Don Raúl, el leal velador que, desde su trinchera de observación dentro de la casa de la Chata, ha visto todo en esa funeraria… tiene una historia fuera de lo común que contar.

“Yo les llamo a todos ellos, los dueños y los deudos de los difuntos como una revista que se llamaba “Lagrimas y Risas”, y que contaba todas las historias más imposibles de pasar”.

Don Raúl me hace reír de buena gana porque me cuenta algo que nadie puede creer.

“Resulta que el negocio no estaba muy bueno. Es decir, los “muertitos” para velar no abundaban y el negocio no tenía ganancias con eso de los velorios últimamente hasta que se les ocurrió algo para poder salir adelante.

Volteo a ver a la funeraria que tiene dos pisos. “Comenzaron entonces a ofrecer el segundo piso… como salón de fiestas…”

¿Como salón de fiestas?... ¿a quién se le puede ocurrir eso?

Sin poder evitar la carcajada pregunto sobre lo inimaginable: ¡Convertir una funeraria en sala de banquetes y fiestas!

El simpático don Raúl es el encargado de hacerme la crónica.

“Como lo está escuchando doña. Rentan la parte de arriba y hacen sus fiestas con la música a todo meter. Los ve usted con las risas, los bailes, la comedera, en fin, todo lo que tiene que ver con un festejo, total, si no lo están utilizando como sala velatoria, pues entonces hacen todo lo que es opuesto y entonces hay diversión”.

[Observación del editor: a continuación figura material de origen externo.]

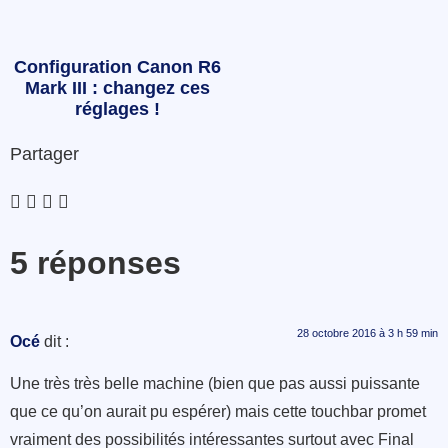
Configuration Canon R6
Mark III : changez ces
réglages !
Partager
5 réponses
28 octobre 2016 à 3 h 59 min
Océ
dit :
Une très très belle machine (bien que pas aussi puissante
que ce qu’on aurait pu espérer) mais cette touchbar promet
vraiment des possibilités intéressantes surtout avec Final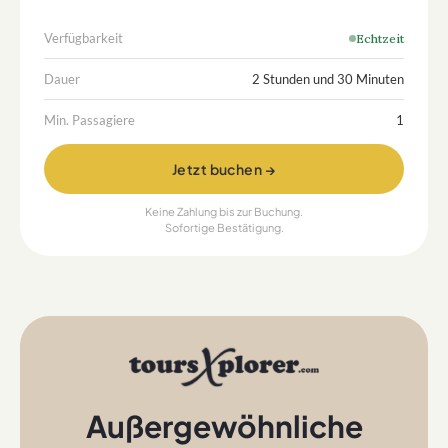
Verfügbarkeit
Echtzeit
Dauer
2 Stunden und 30 Minuten
Min. Passagiere
1
Jetzt buchen →
Keine Zahlung bis zur Buchung.
Sofortige Bestätigung.
Außergewöhnliche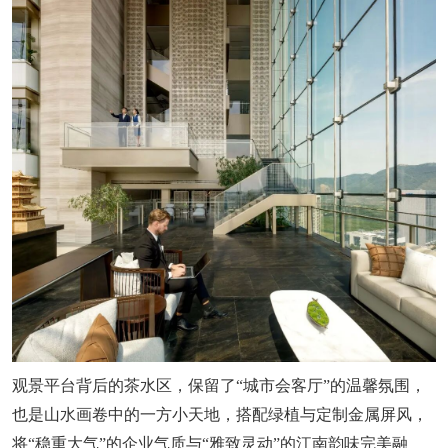
观景平台背后的茶水区，保留了“城市会客厅”的温馨氛围，
也是山水画卷中的一方小天地，搭配绿植与定制金属屏风，
将“稳重大气”的企业气质与“雅致灵动”的江南韵味完美融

Le pregunto a mi amiga Chata si es cierta semejante idea o es producto de la inventiva popular… Me dice que sí y añade: "Originalmente siempre ha sido una funeraria de las más antiguas de Coatzacoalcos. Cuando se murió el dueño, tomaron posesión los herederos que fueron más modernos en la comercialización de tiempos difíciles para la economía y para subsistir ellos como negocio. Alquilan sillas de las plegables para reuniones o fiestas, y bueno, siempre es interesante lo que presenciamos como vecinos, pues un día resulta que hay velorio y otro, pues tienen fiesta”.

La Chata dice que la funeraria tenía sin embargo, unas reglas éticas de comportamiento, al menos en tiempos pasados: Cuando había muerto no había jolgorio…

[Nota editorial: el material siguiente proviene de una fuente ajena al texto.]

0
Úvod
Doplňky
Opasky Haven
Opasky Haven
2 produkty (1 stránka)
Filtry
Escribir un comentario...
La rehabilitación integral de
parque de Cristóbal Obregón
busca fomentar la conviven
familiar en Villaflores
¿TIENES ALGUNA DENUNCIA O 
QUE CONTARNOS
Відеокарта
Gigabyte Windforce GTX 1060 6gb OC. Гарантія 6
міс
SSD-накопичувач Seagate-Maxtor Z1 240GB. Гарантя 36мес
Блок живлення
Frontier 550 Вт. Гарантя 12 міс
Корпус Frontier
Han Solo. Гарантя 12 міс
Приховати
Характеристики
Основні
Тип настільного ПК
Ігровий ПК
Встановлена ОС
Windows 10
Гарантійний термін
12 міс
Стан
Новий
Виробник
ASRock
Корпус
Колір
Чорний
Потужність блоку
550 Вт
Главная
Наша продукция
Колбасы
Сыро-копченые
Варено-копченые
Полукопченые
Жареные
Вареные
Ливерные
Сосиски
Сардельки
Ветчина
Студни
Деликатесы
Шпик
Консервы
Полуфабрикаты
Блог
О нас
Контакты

El problema es más que humano. ¿Cómo saber quién se va a morir, especialmente si ya se tiene contratado el servicio para una fiesta?

Don Raúl ha presenciado ese ir y venir entre la vida y la muerte. “Hay veces que ha tocado que están velando abajo a un difuntito y en la parte de arriba están en el festejo. Ni modo que el que fue y rentó el lugar tiene que cancelar la fiesta porque llegó un difunto. Así que decidieron que las cosas serían sencillas: muerto que velar en la planta baja y fiesta que celebrar en la planta alta. Así que más claro: mientras abajo unos recuerdan y lloran a un difunto, otros, pues toman la vida como lo que es”.

Por razones como estas, donde aprender que la vida y la muerte son parte de una complicada convivencia, pero de la que hay que reír, es que estoy segura que ¡cosas como estas solo pasan en mi adorado Coatzacoalcos!